Experts slam victimisation of mentally challenged girl
KARACHI: As the news of the Christian girl Rifta and her ordeal continues to make headlines, what comes to the fore is a sick picture of double victimisation of an individual, first as a religious minority and secondly as a mentally handicapped human being in a society where there is little understanding of mental illnesses.
Currently, the Down syndrome sufferer is being held in the Adiyala Jail for a judicial remand under charges of blasphemy and any progress in the case will be made only after Eid. While voices are being raised as to how a fair trial must be conducted under the Juvenile Justice System Ordinance, 2000, what is being overlooked is the need for sanity to prevail.
The Bahawalpur case where a malang was killed by over 2000 ‘sane’ people after being accused of blasphemy and the case of this girl show the apathy of our society. So far, there has been no medico-legal examination of the girl to determine her mental health.

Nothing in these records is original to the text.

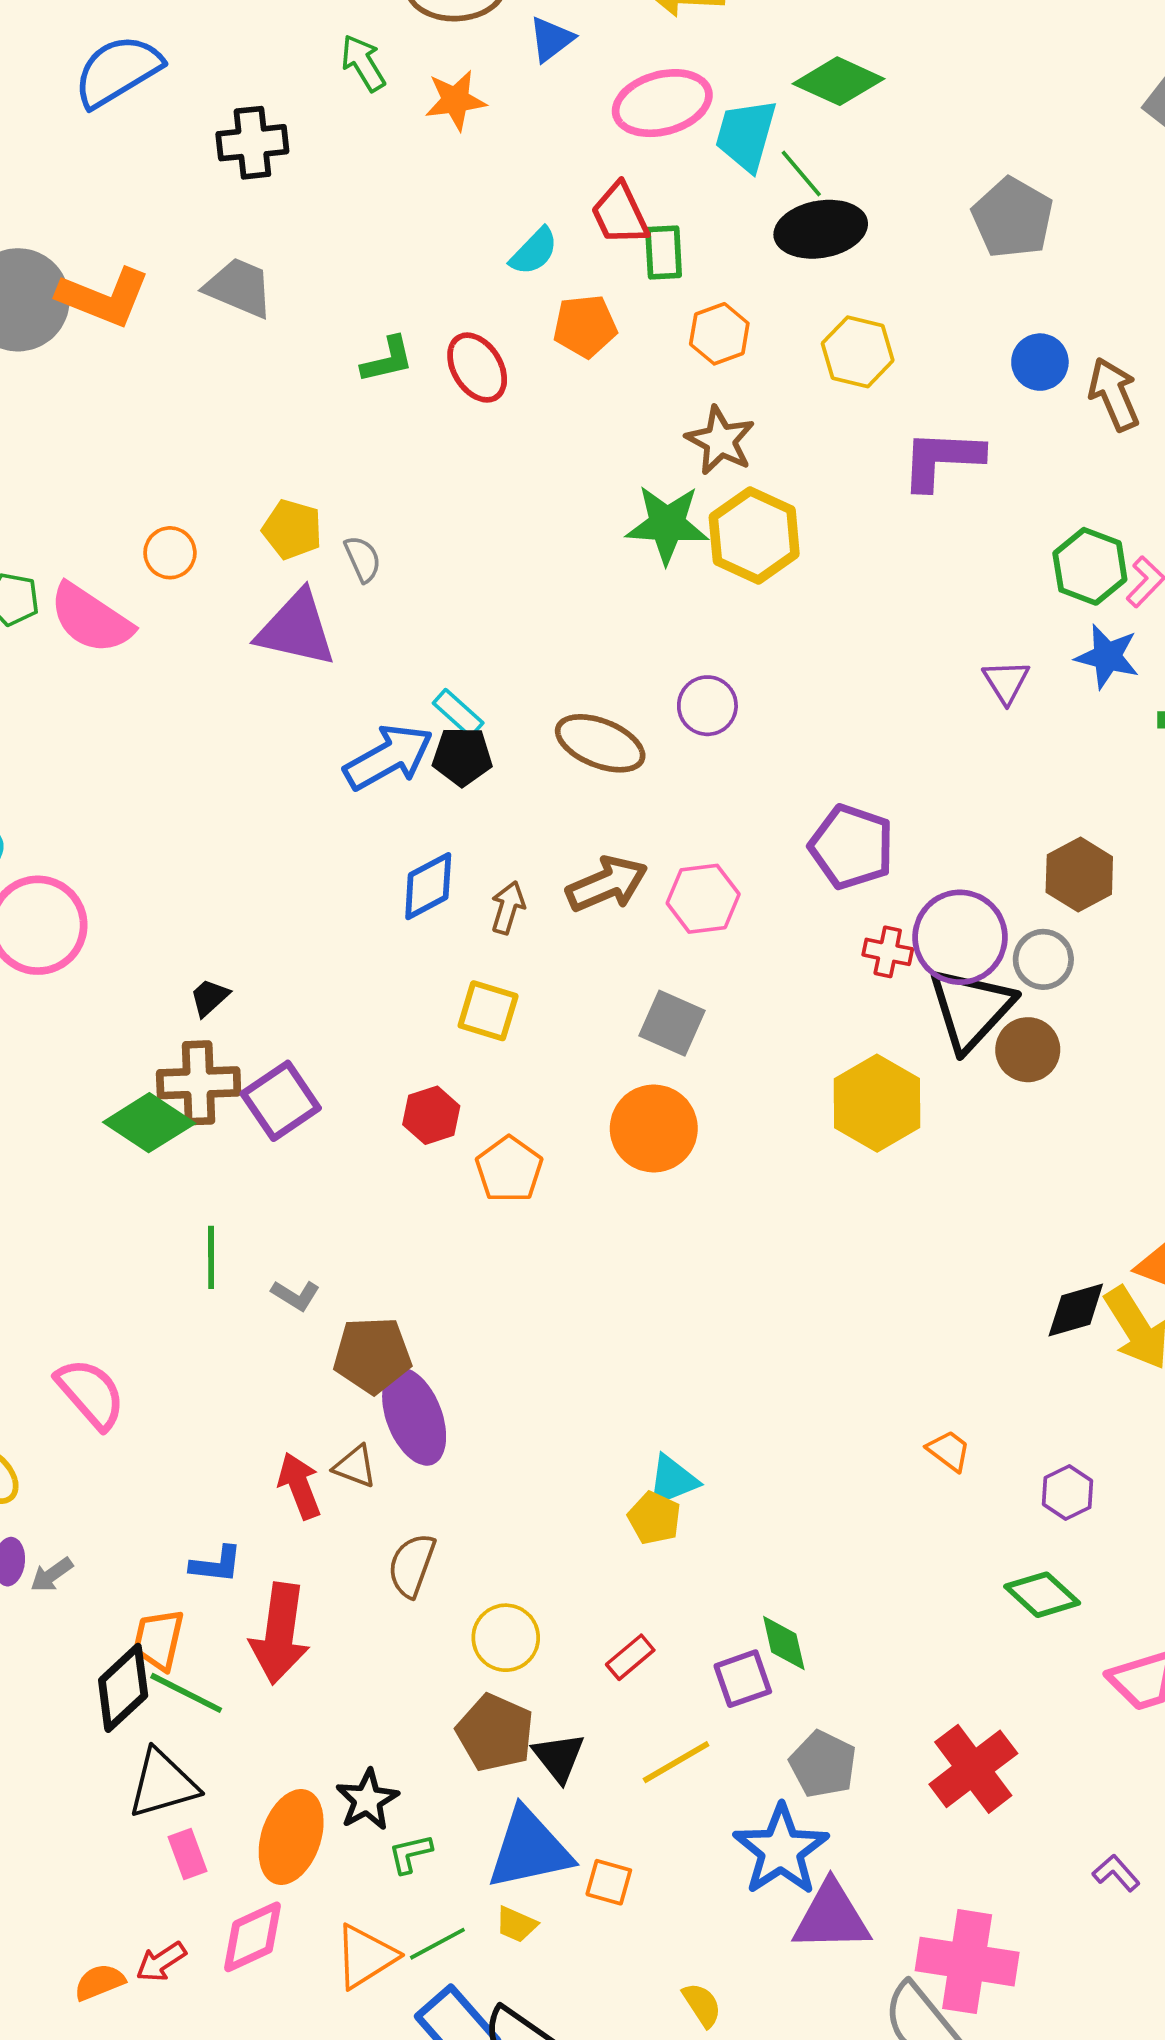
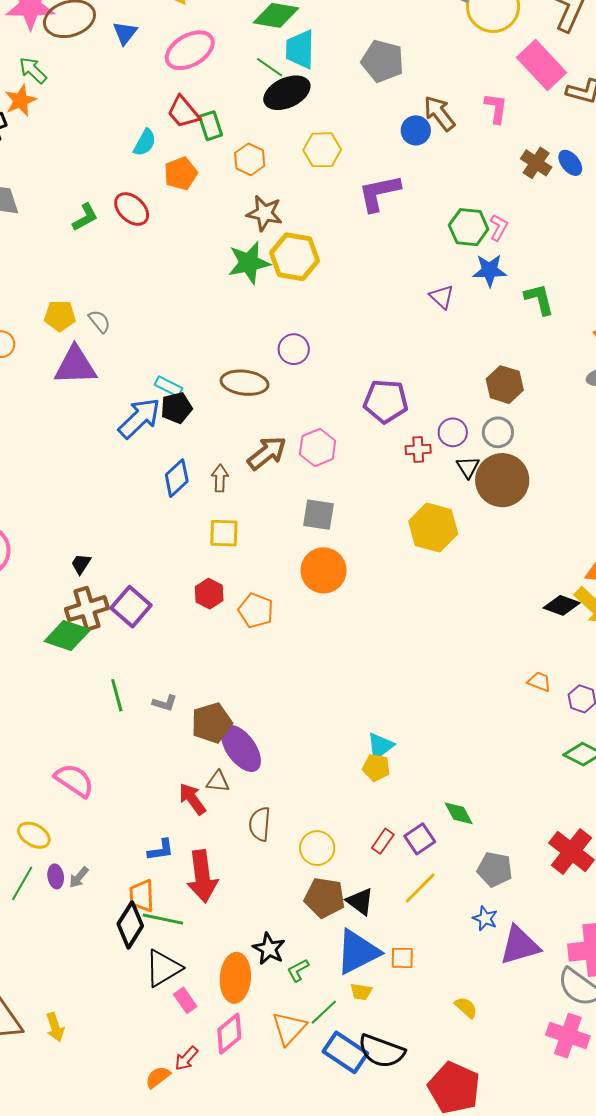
orange star: (455, 100) -> (21, 100), moved
cyan trapezoid: (746, 135) -> (300, 49), moved
brown arrow: (1114, 394) -> (439, 113), moved
purple circle: (960, 937) -> (453, 432), size x0.6
black triangle: (971, 1009) -> (468, 467), size x0.5
brown circle: (1028, 1050) -> (502, 480), size x1.6
black diamond: (1076, 1310) -> (562, 605), turned 51
orange trapezoid: (949, 1451) -> (539, 682), moved
purple square: (743, 1679) -> (420, 839), moved
blue star: (781, 1850) -> (485, 918), size x0.5

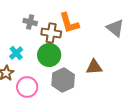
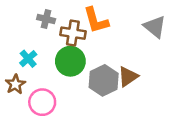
brown triangle: (94, 67) -> (128, 77), turned -30
gray hexagon: (63, 80) -> (104, 80), moved

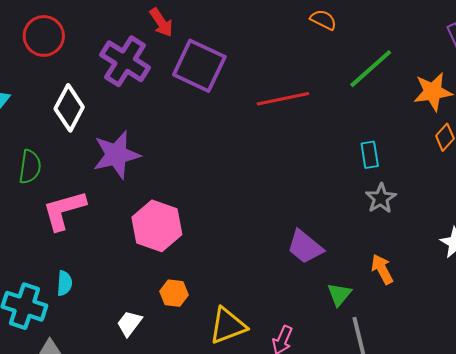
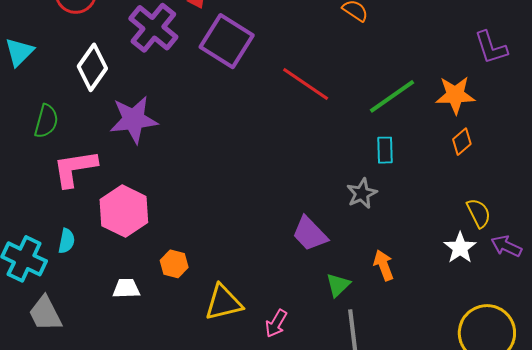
green line: (371, 69) -> (392, 96), moved
red line: (283, 99) -> (306, 84), turned 39
gray star: (381, 198) -> (362, 193), moved
pink hexagon: (157, 226) -> (124, 211), moved
white trapezoid: (129, 323) -> (126, 288), turned 44

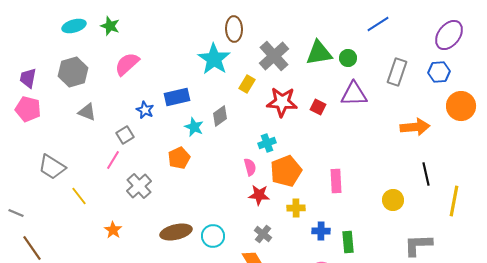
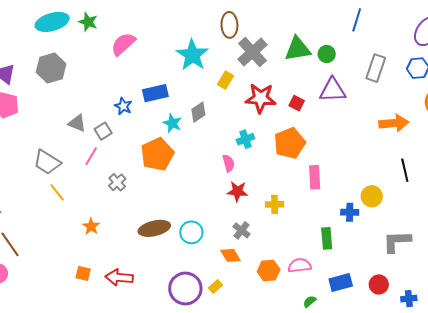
blue line: (378, 24) -> (357, 20), turned -40
cyan ellipse: (74, 26) -> (52, 22), size x1.4
brown ellipse: (234, 29) -> (229, 25), moved
pink semicircle: (127, 64) -> (123, 44), moved
gray triangle: (87, 112) -> (77, 123), moved
orange pentagon: (179, 158) -> (157, 154), size x1.5
gray trapezoid: (52, 167) -> (47, 162), moved
orange pentagon: (286, 171) -> (290, 143), moved
gray cross: (139, 186) -> (117, 182), size x0.7
blue cross: (321, 231) -> (350, 212), moved

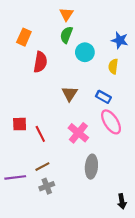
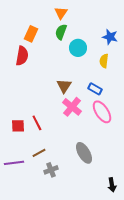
orange rectangle: (24, 37) -> (31, 34), moved
red semicircle: (40, 62) -> (22, 56), moved
red square: (20, 124) -> (18, 126), moved
pink cross: (78, 133) -> (72, 107), moved
gray ellipse: (91, 167) -> (84, 153), turned -35
gray cross: (47, 186) -> (51, 170), moved

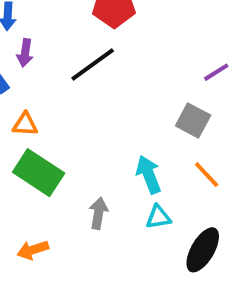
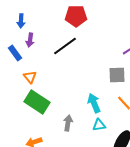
gray square: (193, 120) -> (117, 75), turned -30
orange triangle: (25, 124) -> (30, 77), turned 48

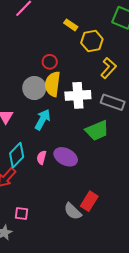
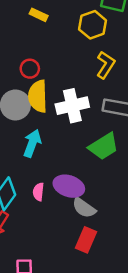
yellow rectangle: (71, 25) -> (39, 15), moved
yellow hexagon: (92, 41) -> (93, 25), moved
red rectangle: (89, 201) -> (86, 240), moved
gray semicircle: (73, 211) -> (84, 208), moved

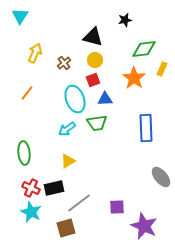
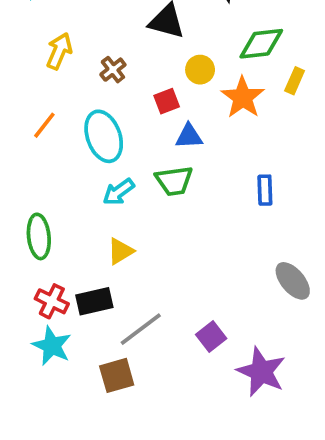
yellow circle: (95, 60) -> (200, 70), moved
cyan ellipse: (75, 99) -> (104, 136), moved
blue rectangle: (146, 128) -> (265, 190), size x0.6
purple square: (117, 207) -> (211, 336), turned -35

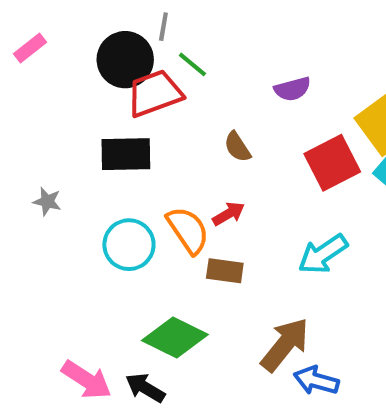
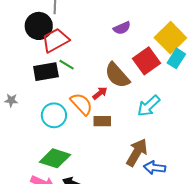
green line: (192, 64) -> (67, 65), moved
brown semicircle: (237, 147) -> (117, 75), moved, size x1.8
green diamond: (175, 337) -> (55, 158), moved

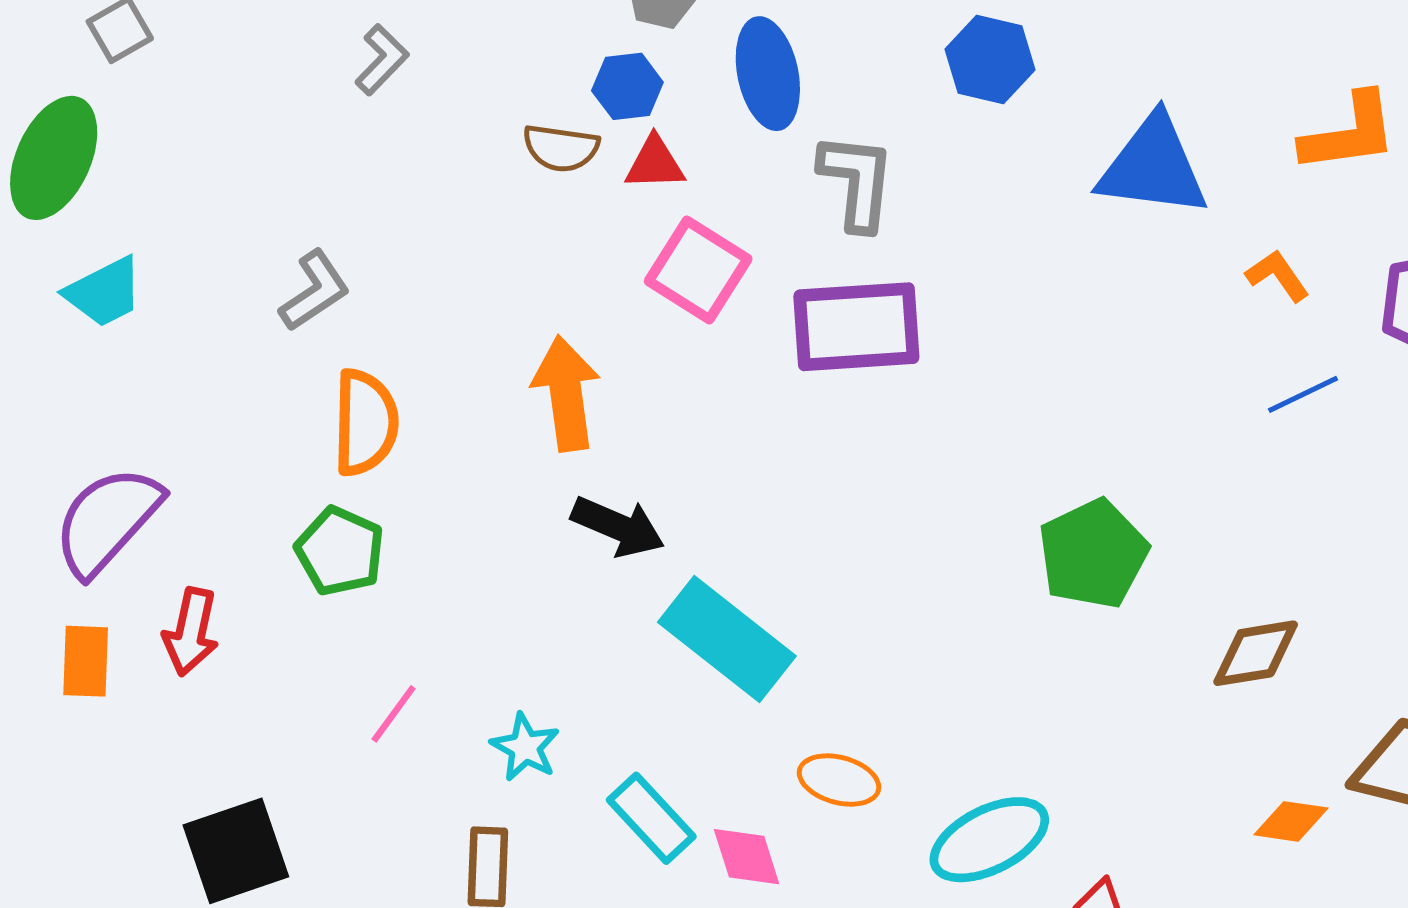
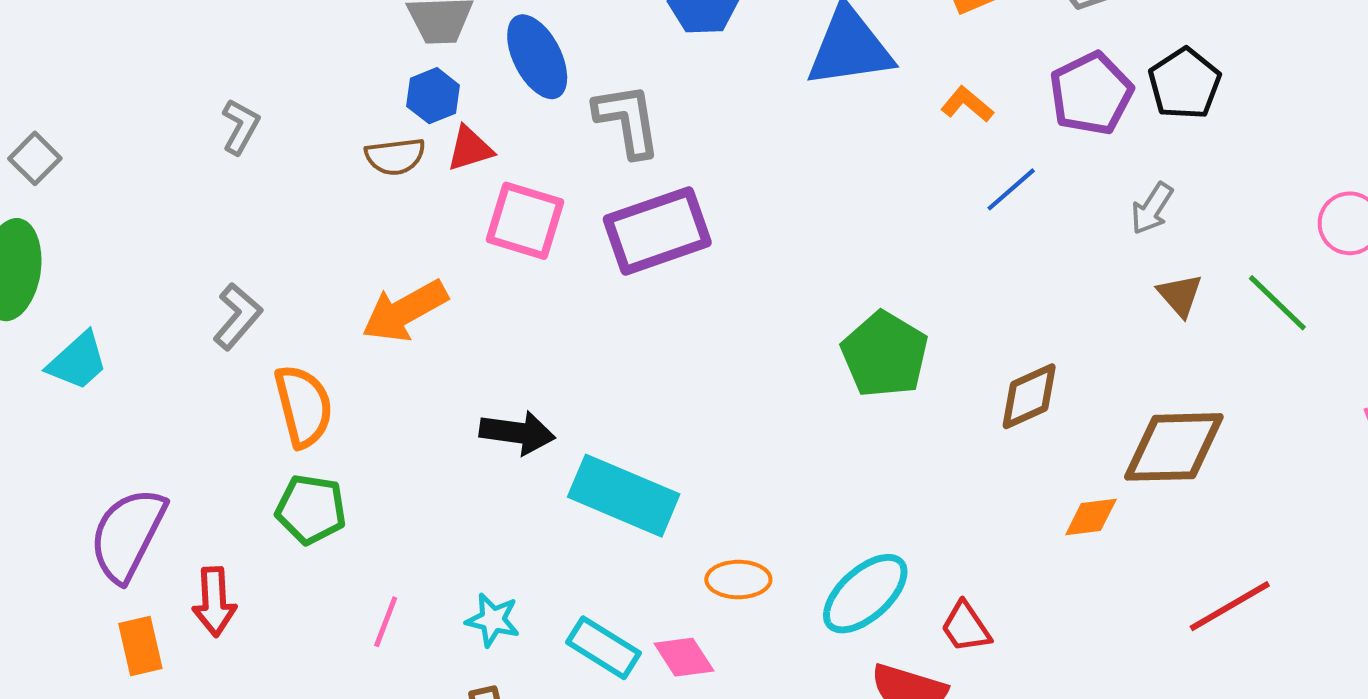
orange arrow: (566, 393) -> (405, 311), moved, turned -96

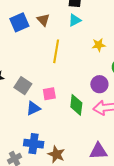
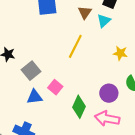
brown triangle: (43, 20) -> (85, 13), moved
cyan triangle: (75, 20) -> (104, 21), turned -32
pink square: (49, 94) -> (55, 87), turned 32

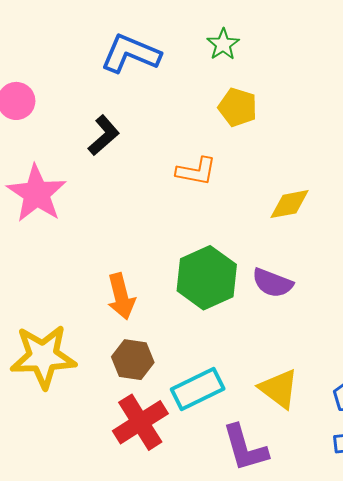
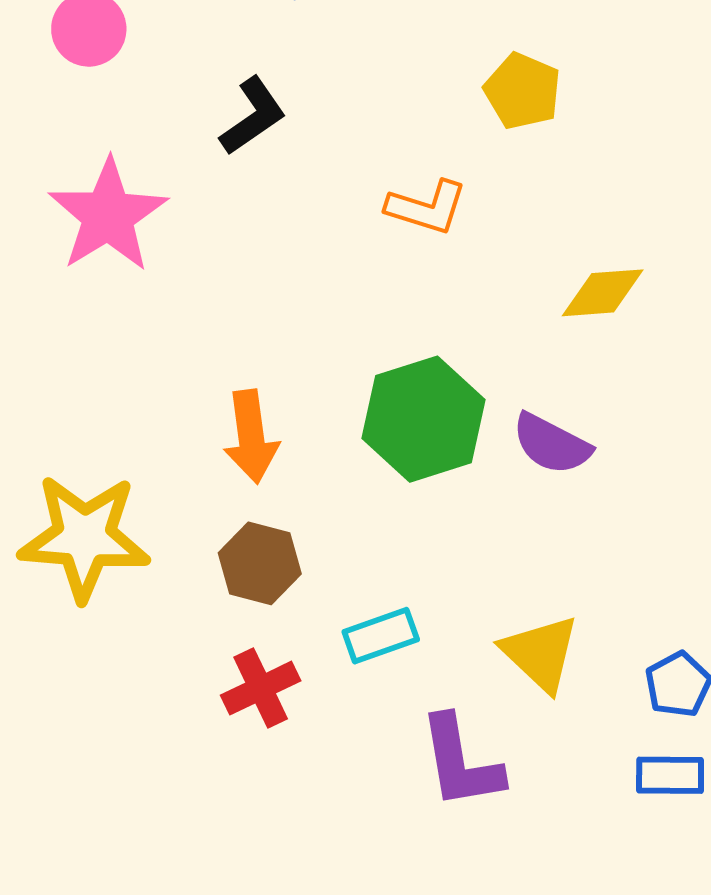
cyan rectangle: (198, 389) -> (381, 636), size x0.7
red cross: (140, 422) -> (261, 688), size x0.7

Earlier, under 1912 Act, a person could be held for 10-30 days before an inquiry began but after the Mental Health Ordinance 2001, a mentally unstable person could not be detained for more than 72 hours and it was mandatory to carry out psychiatric evaluation within that period, an MLO working in a public hospital in Lahore said.
Till 2001, Pakistan followed the Lunacy Act 1912, the mental health law that was introduced in India, which referred to a person with mental illness as ‘idiot of unsound mind’ or ‘lunatic’. However, in 2001, things improved significantly when the Lunacy Act 1912 was repealed and replaced with the Mental Health Ordinance 2001 (MHO 2001) by Pervez Musharraf.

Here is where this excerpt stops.